Cambodia Grows as Sex Tourism Destination, Heroin Conduit

Cambodia is expanding as a destination for sex tourists and human trafficking and has become a major source of heroin sent to Australia, according to a new report released in Sydney on Tuesday by the U.N. Office of Drugs and Crime (UNODC).

The report, Transnational Organized Crime in East Asia and the Pacific: A Threat Assessment, looked at 12 “illicit flows” that fall under the categories of human trafficking and migrant smuggling, illicit drugs, resources and pollution crime, and products such as fake medicines.

It compiled data collected since the 1990s on the regional movement of items such as counterfeit goods, illegal wood products, heroin, illegal wildlife, migrant smuggling and e-waste.

“Sex tourism from the West is the best documented, but Asian sex tourists appear to be more numerous. The illicit market in Thailand is probably the best known internationally, but markets in other countries, such as Cambodia, are ex­panding,” the U.N. said.

“Field observation in over 2,000 venues in all 24 provinces of Cambodia in 2008 concluded that 3.8 of the women at these venues met the rather strict criteria for trafficking, namely that they were either under the age of 18 or that they were not free to leave the venue.”

The report determines that between Cambodia and Thailand, the income generated by an approximate 4,025 trafficking victims reached about “$45,000 per victim per year, or about $181 million in gross revenues for their traffickers.”

It also found that while the majority of those who pay for sex in Cambodia are Cambodians, over time, Cambodia appears to have also developed a sex tourism industry.

On the topic of migrant workers, the report says that research shows “just under a quarter of those questioned experienced some degree of exploitation, regardless of the field-agriculture, construction, factory work, and services,” while one-third of migrants reported abuse and exploitation in the fishing industry.

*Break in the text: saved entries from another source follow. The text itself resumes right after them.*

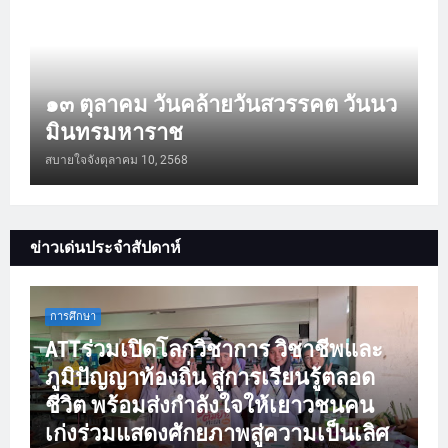
๑๓ ตุลาคม วันคล้ายวันสวรรคต วันนว
มินทรมหาราช
สบายใจจัง
ตุลาคม 10, 2568
ข่าวเด่นประจำสัปดาห์
การศึกษา
ATTร่วมเปิดโลกวิชาการ วิชาชีพและ
ภูมิปัญญาท้องถิ่น สู่การเรียนรู้ตลอด
ชีวิต พร้อมส่งกำลังใจให้เยาวชนคน
เก่งร่วมแสดงศักยภาพสู่ความเป็นเลิศ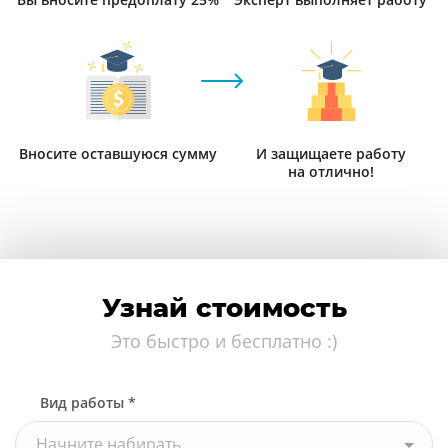
Вносите оставшуюся сумму
И защищаете работу
на отлично!
Узнай стоимость
Это быстро и бесплатно :)
Вид работы *
Начните набирать...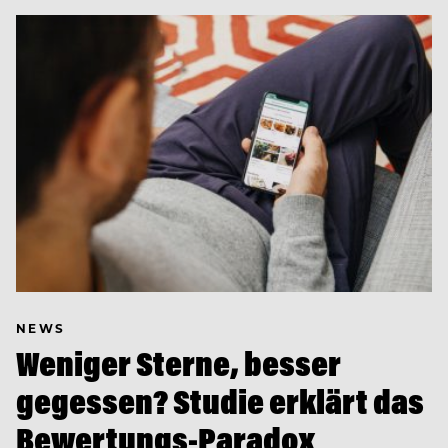
NEWS
Weniger Sterne, besser
gegessen? Studie erklärt das
Bewertungs-Paradox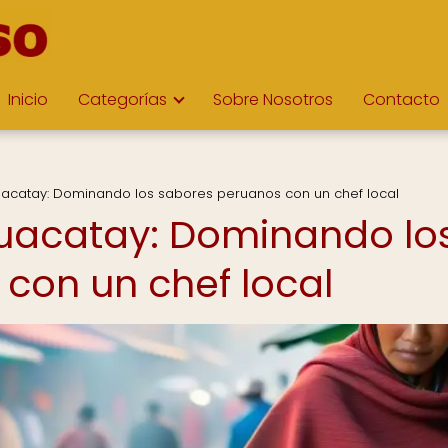
Inicio
Categorías
Sobre Nosotros
Contacto
Huacatay: Dominando los sabores peruanos con un chef local
Huacatay: Dominando lo
con un chef local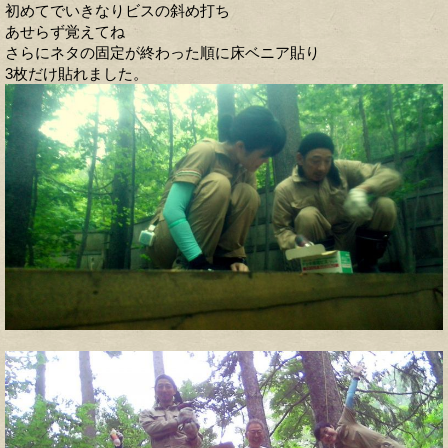
初めてでいきなりビスの斜め打ち
あせらず覚えてね
さらにネタの固定が終わった順に床ベニア貼り
3枚だけ貼れました。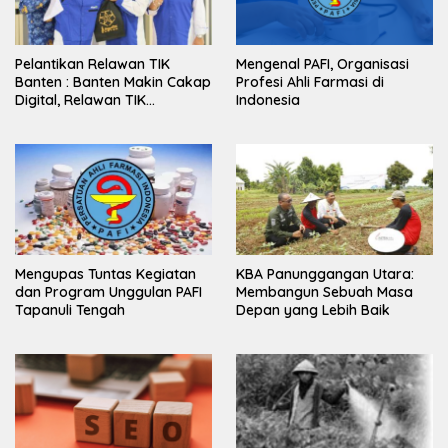
Pelantikan Relawan TIK
Mengenal PAFI, Organisasi
Banten : Banten Makin Cakap
Profesi Ahli Farmasi di
Digital, Relawan TIK
Indonesia
Bergerak
Mengupas Tuntas Kegiatan
KBA Panunggangan Utara:
dan Program Unggulan PAFI
Membangun Sebuah Masa
Tapanuli Tengah
Depan yang Lebih Baik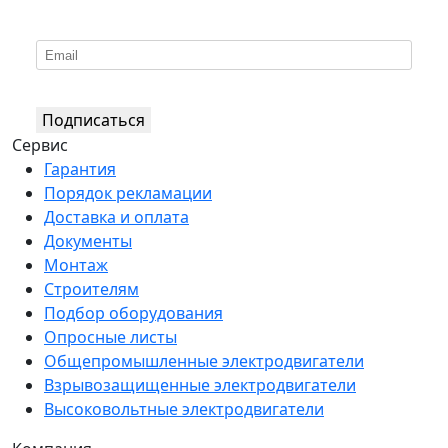
*
Подпишитесь на нашу рассылку
Подписаться
Сервис
Гарантия
Порядок рекламации
Доставка и оплата
Документы
Монтаж
Строителям
Подбор оборудования
Опросные листы
Общепромышленные электродвигатели
Взрывозащищенные электродвигатели
Высоковольтные электродвигатели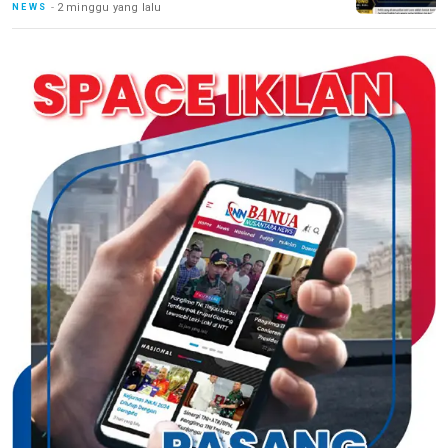
2 minggu yang lalu
NEWS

“Research among Cambodian deportees from Thailand shows that Cambodian men are almost twice as likely to be cheated or trafficked as Cambodian women,” it says.

The report also says that Cambodia’s role in the trafficking of heroin has grown, and noted that most of the drugs brought through Cambo­dia enroute to their final destination come from Burma.

“Cambodia has become a transshipment hub of growing importance, and a major source of heroin shipped to Australia.”

With regard to illegal logging, the UNODC noted that “individual Cambodian politicians and military officers reportedly continue to be in­volved illegal logging activities.”